Page images and extracted text:
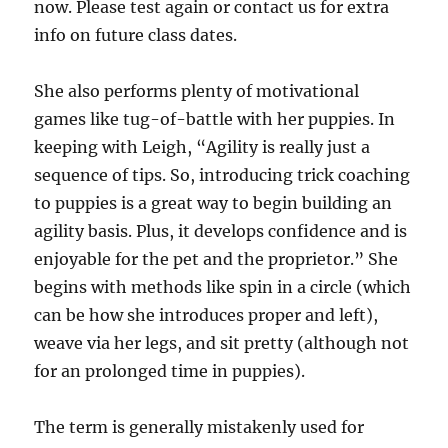
now. Please test again or contact us for extra
info on future class dates.
She also performs plenty of motivational
games like tug-of-battle with her puppies. In
keeping with Leigh, “Agility is really just a
sequence of tips. So, introducing trick coaching
to puppies is a great way to begin building an
agility basis. Plus, it develops confidence and is
enjoyable for the pet and the proprietor.” She
begins with methods like spin in a circle (which
can be how she introduces proper and left),
weave via her legs, and sit pretty (although not
for an prolonged time in puppies).
The term is generally mistakenly used for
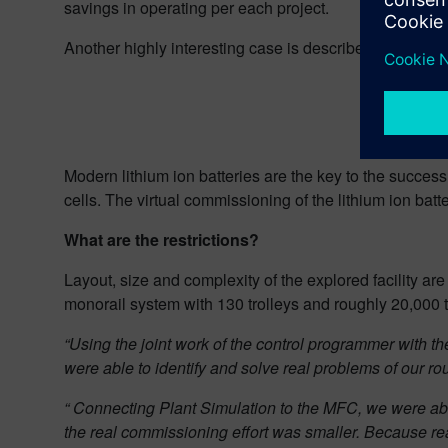
savings in operating per each project.
Another highly interesting case is described by Mr. 
Modern lithium ion batteries are the key to the success
cells. The virtual commissioning of the lithium ion batt
What are the restrictions?
Layout, size and complexity of the explored facility a
monorail system with 130 trolleys and roughly 20,000 t
“Using the joint work of the control programmer with 
were able to identify and solve real problems of our rou
“ Connecting Plant Simulation to the MFC, we were able t
the real commissioning effort was smaller. Because real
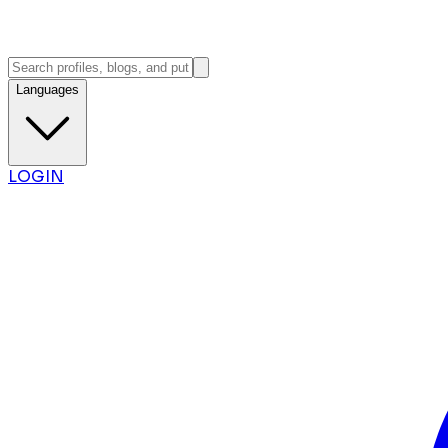
Languages
LOGIN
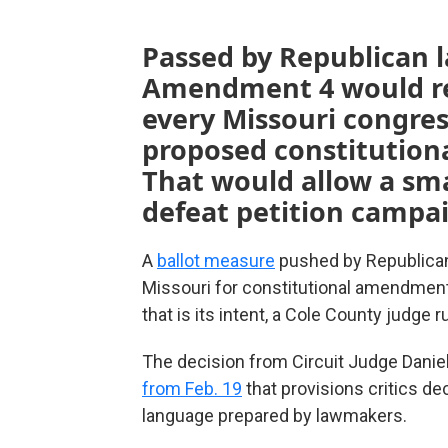
Passed by Republican l
Amendment 4 would req
every Missouri congress
proposed constitutiona
That would allow a sma
defeat petition campa
A
ballot measure
pushed by Republicans
Missouri for constitutional amendment
that is its intent, a Cole County judge
The decision from Circuit Judge Daniel
from Feb. 19
that provisions critics d
language prepared by lawmakers.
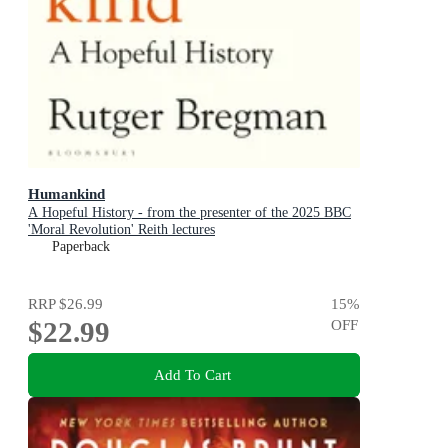
Humankind
A Hopeful History - from the presenter of the 2025 BBC
'Moral Revolution' Reith lectures
Paperback
RRP
$26.99
15
%
$22.99
OFF
Add To Cart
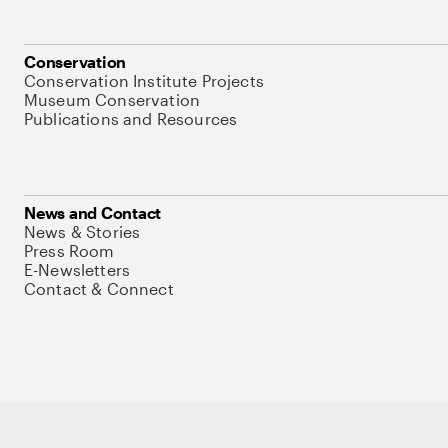
Conservation
Conservation Institute Projects
Museum Conservation
Publications and Resources
News and Contact
News & Stories
Press Room
E-Newsletters
Contact & Connect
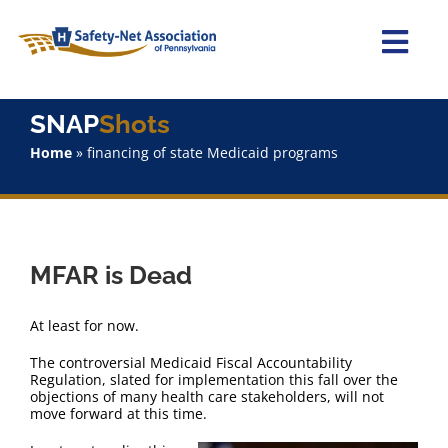
Skip
to
content
Togg
Navi
Home
SNAP
Shots
Home
»
financing of state Medicaid programs
About Us
Advocacy
MFAR is Dead
Staff
At least for now.
Why Join?
The controversial Medicaid Fiscal Accountability
Regulation, slated for implementation this fall over the
objections of many health care stakeholders, will not
SNAPShots
move forward at this time.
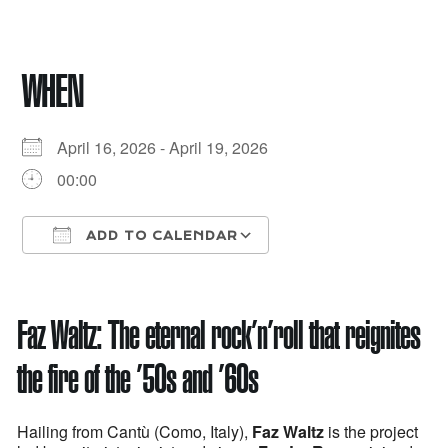
WHEN
April 16, 2026 - April 19, 2026
00:00
ADD TO CALENDAR
Download ICS
Google Calendar
Faz Waltz:
The eternal rock’n’roll that reignites
the fire of the ’50s and ’60s
Hailing from Cantù (Como, Italy),
Faz Waltz
is the project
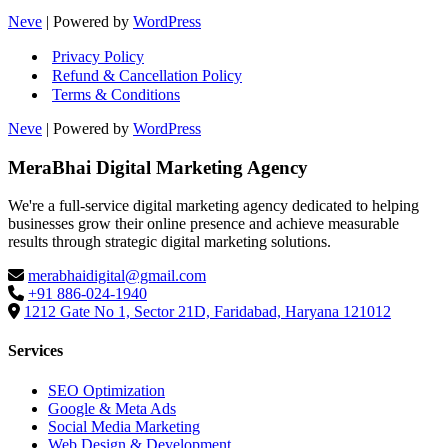
Neve
| Powered by
WordPress
Privacy Policy
Refund & Cancellation Policy
Terms & Conditions
Neve
| Powered by
WordPress
MeraBhai Digital Marketing Agency
We're a full-service digital marketing agency dedicated to helping
businesses grow their online presence and achieve measurable
results through strategic digital marketing solutions.
merabhaidigital@gmail.com
+91 886-024-1940
1212 Gate No 1, Sector 21D, Faridabad, Haryana 121012
Services
SEO Optimization
Google & Meta Ads
Social Media Marketing
Web Design & Development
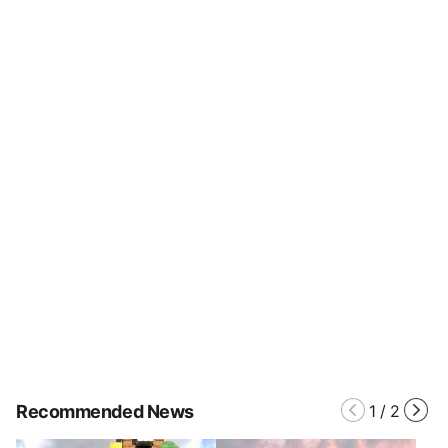
Recommended News
1
/
2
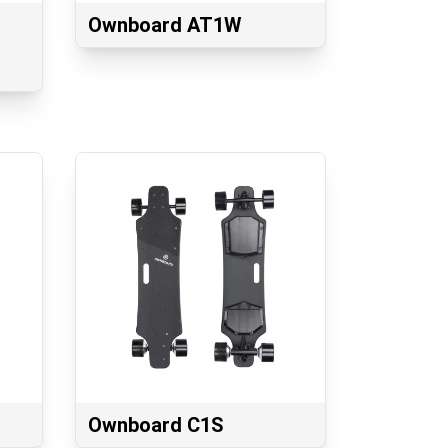
Ownboard AT1W
Ownboard C1S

WORK REQUEST: Each line in the records that carries "would" must be copied out.

SOLUTION FOR THIS PROBLEM:
Amendment 4 would req
That would allow a sma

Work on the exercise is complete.